STADE 6 : NOS VEINES CAVES POMPENT SUR LE BEAT DU PSYTRANCE PIS NOS VESSIES PÈSENT 10 LIVRES, Y’É TEMPS QU’ON AILLE PISSER, MAIS AVANT, ON VA ALLER FAIRE 3-4 FOIS LE TOUR DU BLOC POUR BRÛLER UN PEU DE GAZ
On réalise qu’au fond, l’Univers, nous, les gens autour, les arbres, les fourmis, les nuages, on est tous·tes une seule et même entité. Un seul esprit. Un seul gros paquet de stress universel. Une âme reliée par le pouvoir de la caféine, du guarana et d'un design vraiment très nineties pour un produit inventé en 2002.
Notre ego disparaît tranquillement, noyé par le beat de notre propre cœur, le shake de nos propres mains et l’envie de chier de notre propre colon. Monster… Monster… Qui est le vrai monstre, au fond? Est-ce nous, la boisson, ou le capitalisme qui nous force à être productif·ves tous les jours sur un 6 heures de sommeil même pas en ligne?

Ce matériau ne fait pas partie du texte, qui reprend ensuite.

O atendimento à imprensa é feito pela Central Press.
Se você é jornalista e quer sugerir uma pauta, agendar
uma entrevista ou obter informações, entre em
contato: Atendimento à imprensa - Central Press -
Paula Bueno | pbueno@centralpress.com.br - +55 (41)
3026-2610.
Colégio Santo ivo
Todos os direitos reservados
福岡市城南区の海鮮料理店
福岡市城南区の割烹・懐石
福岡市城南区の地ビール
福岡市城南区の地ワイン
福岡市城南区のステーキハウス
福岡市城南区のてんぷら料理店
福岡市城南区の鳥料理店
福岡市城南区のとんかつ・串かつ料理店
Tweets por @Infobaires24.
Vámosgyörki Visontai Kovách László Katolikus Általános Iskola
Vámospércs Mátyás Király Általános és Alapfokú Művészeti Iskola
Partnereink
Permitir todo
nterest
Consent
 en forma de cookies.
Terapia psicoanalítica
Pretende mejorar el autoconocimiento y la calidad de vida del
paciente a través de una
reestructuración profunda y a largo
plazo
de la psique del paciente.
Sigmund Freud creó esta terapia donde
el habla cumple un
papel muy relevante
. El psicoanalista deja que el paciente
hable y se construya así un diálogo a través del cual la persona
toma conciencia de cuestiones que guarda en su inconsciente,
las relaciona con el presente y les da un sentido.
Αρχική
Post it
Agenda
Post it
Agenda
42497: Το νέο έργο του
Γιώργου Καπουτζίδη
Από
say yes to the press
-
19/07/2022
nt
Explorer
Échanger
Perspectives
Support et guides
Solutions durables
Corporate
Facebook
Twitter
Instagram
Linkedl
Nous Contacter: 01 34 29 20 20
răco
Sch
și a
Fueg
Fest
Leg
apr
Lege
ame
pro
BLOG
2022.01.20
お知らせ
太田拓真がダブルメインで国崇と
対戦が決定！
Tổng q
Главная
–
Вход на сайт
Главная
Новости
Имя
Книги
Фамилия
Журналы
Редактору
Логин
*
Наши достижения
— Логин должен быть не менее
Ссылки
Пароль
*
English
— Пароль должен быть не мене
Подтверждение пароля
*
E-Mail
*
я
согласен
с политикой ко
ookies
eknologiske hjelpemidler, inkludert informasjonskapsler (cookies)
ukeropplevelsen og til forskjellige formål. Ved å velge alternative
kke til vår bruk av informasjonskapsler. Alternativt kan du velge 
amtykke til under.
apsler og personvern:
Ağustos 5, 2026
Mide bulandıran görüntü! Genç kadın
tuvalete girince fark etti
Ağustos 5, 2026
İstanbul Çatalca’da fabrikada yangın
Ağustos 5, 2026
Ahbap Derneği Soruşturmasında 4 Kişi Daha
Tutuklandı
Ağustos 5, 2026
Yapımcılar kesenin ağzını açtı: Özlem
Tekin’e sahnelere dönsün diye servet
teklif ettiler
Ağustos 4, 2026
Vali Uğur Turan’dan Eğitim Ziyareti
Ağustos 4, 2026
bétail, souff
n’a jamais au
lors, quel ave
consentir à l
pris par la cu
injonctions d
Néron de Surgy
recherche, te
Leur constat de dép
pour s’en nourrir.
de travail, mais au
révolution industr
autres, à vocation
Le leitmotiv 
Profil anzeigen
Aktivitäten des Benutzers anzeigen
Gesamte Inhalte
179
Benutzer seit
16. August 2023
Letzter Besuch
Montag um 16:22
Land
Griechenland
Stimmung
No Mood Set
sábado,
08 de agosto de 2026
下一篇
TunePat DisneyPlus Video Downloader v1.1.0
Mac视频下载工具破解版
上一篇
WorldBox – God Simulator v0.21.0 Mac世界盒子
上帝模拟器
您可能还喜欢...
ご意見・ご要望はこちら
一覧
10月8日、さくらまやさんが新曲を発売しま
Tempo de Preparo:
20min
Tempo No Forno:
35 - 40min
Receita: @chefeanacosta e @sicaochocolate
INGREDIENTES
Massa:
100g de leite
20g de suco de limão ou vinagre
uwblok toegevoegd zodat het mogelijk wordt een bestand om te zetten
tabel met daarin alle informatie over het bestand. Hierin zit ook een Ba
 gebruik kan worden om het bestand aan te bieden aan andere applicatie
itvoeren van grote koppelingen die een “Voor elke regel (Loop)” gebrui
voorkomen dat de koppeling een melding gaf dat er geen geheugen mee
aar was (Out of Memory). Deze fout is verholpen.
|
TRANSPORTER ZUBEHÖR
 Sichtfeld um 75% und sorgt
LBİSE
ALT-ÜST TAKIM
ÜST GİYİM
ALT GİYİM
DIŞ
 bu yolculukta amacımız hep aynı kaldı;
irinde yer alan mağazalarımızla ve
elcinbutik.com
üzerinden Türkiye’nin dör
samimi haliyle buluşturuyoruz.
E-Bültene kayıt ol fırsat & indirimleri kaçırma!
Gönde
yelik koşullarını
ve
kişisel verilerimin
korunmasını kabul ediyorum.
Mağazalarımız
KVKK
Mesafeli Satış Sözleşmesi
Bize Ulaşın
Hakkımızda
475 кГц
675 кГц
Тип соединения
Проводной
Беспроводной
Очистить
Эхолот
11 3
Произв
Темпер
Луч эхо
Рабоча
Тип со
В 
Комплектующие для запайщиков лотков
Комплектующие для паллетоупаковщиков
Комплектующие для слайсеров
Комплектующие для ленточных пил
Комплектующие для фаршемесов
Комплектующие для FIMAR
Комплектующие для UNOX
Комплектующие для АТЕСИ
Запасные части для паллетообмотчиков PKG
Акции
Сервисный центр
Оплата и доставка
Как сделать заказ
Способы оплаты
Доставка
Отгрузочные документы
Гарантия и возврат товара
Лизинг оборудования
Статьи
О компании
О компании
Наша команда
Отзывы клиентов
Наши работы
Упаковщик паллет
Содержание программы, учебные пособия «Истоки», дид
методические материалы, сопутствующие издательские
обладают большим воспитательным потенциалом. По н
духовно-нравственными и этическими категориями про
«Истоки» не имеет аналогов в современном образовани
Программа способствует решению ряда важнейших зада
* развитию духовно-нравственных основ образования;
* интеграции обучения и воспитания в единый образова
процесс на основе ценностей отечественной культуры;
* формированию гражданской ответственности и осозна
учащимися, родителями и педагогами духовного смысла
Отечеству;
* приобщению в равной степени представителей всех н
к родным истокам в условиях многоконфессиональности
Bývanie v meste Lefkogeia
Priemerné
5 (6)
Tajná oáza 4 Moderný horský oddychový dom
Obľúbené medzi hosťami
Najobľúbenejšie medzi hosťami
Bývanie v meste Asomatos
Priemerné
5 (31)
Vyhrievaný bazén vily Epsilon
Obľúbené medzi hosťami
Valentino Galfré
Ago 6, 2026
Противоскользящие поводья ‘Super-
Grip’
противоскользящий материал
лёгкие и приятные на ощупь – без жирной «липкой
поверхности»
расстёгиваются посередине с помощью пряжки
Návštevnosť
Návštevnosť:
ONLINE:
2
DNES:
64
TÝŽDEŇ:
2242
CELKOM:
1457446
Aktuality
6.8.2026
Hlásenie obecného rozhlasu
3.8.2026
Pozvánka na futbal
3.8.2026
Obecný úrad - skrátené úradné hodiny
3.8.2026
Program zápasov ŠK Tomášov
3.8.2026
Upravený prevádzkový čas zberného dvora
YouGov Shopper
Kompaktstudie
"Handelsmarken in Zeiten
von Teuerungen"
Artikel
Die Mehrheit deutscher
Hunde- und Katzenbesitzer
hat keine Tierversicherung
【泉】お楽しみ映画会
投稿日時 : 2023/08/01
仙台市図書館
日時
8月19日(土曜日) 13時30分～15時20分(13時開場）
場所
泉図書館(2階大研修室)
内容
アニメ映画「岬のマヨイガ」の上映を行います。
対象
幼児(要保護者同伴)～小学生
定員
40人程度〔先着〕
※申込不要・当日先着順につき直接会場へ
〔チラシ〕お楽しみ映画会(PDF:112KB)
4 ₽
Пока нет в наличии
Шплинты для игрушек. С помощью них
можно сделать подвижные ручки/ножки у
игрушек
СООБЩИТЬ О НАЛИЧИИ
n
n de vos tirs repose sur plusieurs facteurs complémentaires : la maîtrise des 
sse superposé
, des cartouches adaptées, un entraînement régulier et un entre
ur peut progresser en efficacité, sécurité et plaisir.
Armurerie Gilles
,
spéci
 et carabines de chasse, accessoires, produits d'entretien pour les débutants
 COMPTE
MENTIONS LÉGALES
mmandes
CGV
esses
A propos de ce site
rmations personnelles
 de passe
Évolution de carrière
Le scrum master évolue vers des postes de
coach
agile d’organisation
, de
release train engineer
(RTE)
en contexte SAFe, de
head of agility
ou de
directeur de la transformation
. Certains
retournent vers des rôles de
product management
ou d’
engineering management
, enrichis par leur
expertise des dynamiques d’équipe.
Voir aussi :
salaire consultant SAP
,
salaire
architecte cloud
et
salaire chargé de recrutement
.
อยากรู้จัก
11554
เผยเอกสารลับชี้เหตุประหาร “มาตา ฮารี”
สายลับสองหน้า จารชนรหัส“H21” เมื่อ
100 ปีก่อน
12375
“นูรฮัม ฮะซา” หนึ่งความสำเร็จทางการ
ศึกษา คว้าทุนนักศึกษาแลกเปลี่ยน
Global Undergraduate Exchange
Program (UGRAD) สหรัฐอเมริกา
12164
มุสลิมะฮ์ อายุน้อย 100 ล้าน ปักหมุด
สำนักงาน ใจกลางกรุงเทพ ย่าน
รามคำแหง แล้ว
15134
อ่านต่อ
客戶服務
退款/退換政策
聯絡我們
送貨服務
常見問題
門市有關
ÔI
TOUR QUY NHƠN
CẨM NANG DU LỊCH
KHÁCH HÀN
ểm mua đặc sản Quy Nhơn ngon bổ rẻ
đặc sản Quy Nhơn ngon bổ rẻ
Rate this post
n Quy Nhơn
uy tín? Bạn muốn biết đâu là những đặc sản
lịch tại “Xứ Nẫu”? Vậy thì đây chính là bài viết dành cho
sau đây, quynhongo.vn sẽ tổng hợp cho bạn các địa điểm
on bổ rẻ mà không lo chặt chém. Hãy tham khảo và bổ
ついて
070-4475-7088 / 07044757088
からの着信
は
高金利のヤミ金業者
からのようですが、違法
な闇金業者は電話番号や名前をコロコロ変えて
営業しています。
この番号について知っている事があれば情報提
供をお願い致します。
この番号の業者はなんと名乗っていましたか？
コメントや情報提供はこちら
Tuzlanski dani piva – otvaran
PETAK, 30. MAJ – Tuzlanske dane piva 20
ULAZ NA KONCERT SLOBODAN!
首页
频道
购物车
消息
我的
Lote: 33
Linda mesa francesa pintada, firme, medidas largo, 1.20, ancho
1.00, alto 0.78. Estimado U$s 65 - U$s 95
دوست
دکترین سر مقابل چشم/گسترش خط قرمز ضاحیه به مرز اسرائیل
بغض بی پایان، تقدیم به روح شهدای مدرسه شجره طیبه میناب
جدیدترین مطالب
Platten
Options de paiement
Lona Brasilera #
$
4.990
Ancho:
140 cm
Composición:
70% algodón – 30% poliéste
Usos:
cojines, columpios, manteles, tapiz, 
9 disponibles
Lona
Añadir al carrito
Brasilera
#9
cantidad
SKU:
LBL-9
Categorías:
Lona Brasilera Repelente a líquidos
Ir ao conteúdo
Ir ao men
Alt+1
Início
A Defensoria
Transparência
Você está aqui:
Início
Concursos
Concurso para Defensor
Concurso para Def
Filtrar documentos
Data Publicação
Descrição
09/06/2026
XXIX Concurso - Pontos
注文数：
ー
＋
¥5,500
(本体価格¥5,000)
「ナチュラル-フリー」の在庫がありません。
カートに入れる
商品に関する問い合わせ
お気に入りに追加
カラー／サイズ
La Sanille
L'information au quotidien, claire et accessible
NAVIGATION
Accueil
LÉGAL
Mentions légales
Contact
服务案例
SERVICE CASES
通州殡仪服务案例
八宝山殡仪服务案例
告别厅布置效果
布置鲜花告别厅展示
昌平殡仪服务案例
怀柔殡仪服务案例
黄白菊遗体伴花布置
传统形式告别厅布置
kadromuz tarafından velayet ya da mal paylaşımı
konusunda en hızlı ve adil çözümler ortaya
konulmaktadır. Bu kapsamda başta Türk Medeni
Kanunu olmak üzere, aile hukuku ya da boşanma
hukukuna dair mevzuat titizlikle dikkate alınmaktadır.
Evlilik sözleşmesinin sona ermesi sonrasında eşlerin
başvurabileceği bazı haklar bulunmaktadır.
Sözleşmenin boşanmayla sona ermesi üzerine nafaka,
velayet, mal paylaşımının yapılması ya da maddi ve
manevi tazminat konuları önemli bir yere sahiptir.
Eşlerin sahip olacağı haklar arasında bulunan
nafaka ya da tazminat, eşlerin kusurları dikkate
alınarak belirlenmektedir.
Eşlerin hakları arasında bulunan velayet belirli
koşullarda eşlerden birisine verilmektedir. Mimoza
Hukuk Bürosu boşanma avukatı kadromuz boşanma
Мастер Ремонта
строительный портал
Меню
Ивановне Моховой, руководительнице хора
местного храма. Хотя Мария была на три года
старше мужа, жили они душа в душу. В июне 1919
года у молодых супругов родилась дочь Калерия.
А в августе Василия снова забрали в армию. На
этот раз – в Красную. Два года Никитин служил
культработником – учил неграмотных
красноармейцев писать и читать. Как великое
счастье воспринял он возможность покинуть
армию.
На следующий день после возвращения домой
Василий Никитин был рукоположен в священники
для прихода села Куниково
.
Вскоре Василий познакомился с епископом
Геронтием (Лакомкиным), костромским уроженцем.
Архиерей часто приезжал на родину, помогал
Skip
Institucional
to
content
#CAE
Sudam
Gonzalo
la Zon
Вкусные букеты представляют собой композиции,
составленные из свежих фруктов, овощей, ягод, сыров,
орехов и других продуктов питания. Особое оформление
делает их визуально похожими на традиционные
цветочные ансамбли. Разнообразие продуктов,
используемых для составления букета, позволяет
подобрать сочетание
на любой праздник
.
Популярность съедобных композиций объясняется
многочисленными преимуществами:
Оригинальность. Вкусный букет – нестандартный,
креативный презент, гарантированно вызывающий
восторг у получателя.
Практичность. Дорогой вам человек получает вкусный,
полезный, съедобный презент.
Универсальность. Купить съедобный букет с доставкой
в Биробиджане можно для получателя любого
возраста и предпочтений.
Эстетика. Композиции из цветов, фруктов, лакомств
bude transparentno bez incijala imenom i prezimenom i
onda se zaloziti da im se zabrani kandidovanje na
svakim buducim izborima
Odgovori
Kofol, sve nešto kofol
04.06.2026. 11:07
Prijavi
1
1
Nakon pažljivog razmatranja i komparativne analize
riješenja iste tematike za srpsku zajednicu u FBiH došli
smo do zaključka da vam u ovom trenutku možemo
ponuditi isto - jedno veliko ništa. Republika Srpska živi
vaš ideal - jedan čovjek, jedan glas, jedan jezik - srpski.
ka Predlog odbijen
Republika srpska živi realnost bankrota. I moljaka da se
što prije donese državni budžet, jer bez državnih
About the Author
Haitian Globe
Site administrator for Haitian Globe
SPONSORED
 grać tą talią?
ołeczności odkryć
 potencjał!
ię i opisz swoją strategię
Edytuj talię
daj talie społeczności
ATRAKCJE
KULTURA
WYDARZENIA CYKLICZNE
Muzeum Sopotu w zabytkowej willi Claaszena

Nos yeux se ferment. Notre esprit vire doucement au noir. On espère que c’est le sommeil du crash qui vient après le rush de caféine, mais ça se pourrait aussi qu’on soit en train de faire un anévrisme.
Stade 7 : on a pissé pendant 18 minutes, ce qui nous a donné le temps de regretter nos choix de vie, juste avant de se mettre à dissocier, quelques carreaux de pq à la main
Quand nos cœurs ont fini par reprendre un rythme quasi normal (moins électro hardcore, plus eurodance 1992) pis qu’on est revenu·es à la réalité, on avait le tour du siège de la bol imprimé à jamais dans l’arrière de nos cuisses, le couloir était à moitié décapé, on était soudainement inscrit·es au bac en histoire à l’Université Laval, notre divan était tout défoncé pis notre voisin cognait à la porte depuis 10 minutes en criant qu’il veut ravoir les couvercles de ses Tupperware.
On a appris notre leçon. Les prochaines fois, on va s’en tenir aux drogues plus douces, comme les méthamphétamines, la MDMA et les jujubes surettes.